E la supplichiamo anche, Santo Padre, nello stesso spirito - perché sia manifestato il diritto della Città dei cattolici sempre più numerosi attaccati alle cose tradizionali - di celebrare lei stesso pubblicamente la messa nella sua forma straordinaria. Per testimoniare che, se la liturgia romana è unica, essa si vive al ritmo delle sue due forme, e che il nostro Padre comune afferma che la messa tradizionale è uno straordinario tesoro spirituale per tutta la Chiesa e decine di milioni di cattolici attraverso i 5 continenti ».
2 commenti:
E' una analisi concreta dei fatti.
Faccio mia la supplica finale.
Oh Santo Padre, respingi lontano da te le forze oscure che non ti permettono di celebrare pubblicamente la messa tradizionale.

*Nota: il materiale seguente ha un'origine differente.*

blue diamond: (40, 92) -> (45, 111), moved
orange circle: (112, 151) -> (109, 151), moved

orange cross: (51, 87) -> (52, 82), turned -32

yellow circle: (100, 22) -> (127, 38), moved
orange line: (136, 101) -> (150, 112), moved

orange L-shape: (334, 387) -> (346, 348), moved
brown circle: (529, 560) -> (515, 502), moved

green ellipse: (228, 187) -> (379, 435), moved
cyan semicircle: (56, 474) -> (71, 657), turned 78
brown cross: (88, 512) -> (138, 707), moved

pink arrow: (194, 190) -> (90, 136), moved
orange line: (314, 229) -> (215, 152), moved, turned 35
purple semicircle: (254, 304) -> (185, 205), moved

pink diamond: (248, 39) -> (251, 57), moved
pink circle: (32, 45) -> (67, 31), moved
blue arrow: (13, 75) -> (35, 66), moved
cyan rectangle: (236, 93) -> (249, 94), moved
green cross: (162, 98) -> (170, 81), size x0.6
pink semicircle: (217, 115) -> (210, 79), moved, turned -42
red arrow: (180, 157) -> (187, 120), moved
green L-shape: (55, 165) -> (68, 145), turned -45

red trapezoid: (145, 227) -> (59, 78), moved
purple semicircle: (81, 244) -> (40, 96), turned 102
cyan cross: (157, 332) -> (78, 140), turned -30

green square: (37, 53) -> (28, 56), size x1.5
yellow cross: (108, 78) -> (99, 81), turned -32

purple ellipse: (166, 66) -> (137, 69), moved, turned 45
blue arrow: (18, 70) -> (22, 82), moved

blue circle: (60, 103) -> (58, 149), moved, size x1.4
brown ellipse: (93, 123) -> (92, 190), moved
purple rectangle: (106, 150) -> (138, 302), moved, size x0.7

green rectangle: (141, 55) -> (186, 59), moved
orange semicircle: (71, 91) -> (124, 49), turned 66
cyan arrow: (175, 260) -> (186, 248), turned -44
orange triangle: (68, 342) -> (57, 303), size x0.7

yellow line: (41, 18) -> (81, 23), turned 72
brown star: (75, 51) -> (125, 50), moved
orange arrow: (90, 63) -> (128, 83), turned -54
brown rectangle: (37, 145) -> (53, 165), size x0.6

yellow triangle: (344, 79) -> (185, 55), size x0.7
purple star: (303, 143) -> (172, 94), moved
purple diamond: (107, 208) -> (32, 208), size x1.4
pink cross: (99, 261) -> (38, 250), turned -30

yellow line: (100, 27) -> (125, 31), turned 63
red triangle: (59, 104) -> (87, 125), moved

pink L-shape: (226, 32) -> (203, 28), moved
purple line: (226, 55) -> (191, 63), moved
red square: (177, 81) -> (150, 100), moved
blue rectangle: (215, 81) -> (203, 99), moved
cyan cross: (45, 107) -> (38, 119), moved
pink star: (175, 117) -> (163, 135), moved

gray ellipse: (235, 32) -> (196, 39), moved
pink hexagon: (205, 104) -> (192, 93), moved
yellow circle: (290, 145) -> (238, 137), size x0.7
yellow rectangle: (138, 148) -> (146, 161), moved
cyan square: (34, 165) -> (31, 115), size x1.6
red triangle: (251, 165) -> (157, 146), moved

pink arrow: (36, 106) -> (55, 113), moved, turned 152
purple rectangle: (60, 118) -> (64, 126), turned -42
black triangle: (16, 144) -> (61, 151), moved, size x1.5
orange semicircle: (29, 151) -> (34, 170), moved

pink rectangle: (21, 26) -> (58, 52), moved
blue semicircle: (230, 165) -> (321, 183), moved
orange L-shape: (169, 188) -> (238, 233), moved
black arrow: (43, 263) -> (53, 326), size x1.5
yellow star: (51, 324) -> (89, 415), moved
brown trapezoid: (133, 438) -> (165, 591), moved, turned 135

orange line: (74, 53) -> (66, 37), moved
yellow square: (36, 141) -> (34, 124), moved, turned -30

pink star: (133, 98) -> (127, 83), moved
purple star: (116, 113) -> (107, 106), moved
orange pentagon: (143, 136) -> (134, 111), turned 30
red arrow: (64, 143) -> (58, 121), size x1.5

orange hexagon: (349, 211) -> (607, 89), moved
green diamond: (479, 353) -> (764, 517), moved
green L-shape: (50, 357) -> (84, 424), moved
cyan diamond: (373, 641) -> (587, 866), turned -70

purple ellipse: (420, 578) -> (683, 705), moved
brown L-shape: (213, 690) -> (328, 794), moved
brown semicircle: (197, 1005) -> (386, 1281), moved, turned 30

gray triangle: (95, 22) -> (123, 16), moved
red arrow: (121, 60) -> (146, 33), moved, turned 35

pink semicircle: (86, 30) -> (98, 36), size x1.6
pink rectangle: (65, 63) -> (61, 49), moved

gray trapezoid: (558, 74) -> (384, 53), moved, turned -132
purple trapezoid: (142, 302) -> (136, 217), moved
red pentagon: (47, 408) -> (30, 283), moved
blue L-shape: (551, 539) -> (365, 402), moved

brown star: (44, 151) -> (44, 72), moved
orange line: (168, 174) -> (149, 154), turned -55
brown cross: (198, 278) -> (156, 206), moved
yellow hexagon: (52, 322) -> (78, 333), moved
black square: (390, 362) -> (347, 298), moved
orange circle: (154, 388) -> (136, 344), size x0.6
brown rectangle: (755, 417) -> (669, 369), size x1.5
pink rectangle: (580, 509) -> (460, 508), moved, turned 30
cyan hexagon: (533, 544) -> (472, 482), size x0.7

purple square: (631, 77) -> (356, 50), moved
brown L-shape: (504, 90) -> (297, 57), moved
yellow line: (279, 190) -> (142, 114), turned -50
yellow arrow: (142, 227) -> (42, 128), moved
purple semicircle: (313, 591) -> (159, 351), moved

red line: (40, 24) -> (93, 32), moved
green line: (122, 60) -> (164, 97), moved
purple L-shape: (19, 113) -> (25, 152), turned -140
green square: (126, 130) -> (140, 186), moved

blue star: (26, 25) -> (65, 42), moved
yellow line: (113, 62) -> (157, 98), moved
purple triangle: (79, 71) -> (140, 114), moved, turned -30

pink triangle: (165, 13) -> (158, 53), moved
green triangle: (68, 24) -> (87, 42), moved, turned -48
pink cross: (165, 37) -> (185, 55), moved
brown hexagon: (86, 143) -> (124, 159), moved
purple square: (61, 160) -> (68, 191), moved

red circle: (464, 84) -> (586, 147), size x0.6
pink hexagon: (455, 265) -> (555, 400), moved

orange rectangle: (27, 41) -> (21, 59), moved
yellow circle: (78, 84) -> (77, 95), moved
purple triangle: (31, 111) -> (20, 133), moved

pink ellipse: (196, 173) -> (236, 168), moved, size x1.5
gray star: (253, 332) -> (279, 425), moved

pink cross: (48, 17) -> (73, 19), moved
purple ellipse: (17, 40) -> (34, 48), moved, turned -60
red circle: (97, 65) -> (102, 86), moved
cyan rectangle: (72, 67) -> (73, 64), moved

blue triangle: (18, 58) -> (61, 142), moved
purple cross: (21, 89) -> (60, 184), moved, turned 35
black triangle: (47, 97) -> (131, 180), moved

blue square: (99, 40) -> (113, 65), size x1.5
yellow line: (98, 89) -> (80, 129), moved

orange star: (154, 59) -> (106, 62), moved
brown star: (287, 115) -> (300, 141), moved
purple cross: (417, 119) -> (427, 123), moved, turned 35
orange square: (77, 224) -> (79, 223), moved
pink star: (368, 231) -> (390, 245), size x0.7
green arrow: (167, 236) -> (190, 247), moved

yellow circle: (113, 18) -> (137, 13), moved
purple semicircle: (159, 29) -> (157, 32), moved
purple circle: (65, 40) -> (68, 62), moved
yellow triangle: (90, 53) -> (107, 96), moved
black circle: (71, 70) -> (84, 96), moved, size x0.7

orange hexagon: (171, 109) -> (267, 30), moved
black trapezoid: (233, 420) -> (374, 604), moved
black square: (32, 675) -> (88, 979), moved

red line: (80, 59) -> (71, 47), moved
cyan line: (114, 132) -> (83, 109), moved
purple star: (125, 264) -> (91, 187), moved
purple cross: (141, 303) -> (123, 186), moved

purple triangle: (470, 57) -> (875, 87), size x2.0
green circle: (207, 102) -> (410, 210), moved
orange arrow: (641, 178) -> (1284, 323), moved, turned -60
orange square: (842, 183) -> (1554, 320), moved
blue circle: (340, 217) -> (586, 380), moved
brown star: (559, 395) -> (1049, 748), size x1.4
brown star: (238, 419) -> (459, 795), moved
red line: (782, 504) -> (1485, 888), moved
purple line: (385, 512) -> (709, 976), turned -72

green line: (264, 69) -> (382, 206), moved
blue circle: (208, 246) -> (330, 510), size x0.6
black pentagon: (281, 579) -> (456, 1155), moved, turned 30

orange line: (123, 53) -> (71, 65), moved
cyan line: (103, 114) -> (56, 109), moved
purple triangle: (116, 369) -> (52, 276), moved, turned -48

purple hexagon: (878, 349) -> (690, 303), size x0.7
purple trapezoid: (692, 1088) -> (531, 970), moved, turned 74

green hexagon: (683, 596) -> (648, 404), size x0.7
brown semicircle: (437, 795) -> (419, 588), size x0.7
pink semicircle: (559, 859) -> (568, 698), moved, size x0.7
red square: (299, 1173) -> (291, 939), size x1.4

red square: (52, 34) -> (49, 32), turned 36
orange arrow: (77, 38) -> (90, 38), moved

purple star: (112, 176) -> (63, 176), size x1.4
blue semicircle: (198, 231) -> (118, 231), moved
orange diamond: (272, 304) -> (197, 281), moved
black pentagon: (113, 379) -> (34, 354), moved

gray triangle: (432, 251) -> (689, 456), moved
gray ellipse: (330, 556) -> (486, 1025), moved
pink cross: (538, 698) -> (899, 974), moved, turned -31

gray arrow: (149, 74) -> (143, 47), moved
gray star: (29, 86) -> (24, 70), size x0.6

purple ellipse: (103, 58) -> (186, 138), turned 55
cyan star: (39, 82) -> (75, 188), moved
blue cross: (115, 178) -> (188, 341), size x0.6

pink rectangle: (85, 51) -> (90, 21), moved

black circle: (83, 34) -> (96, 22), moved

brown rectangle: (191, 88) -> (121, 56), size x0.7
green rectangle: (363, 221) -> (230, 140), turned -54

Speriamo che il Santo Padre ci ascolti e istituisca una Commissione per il Motu Proprio Summorum Pontificum che in qualche modo ci possa far riavere la Messa Gregoriana per tutti e senza richieste specifiche come c'e' per tutti la S.Messa del N.O. per tutti senza richieste. E Vescovi e sacerdoti non si possano mettere di travers, disobbedendo al Papa. Che dio ci ascolti!.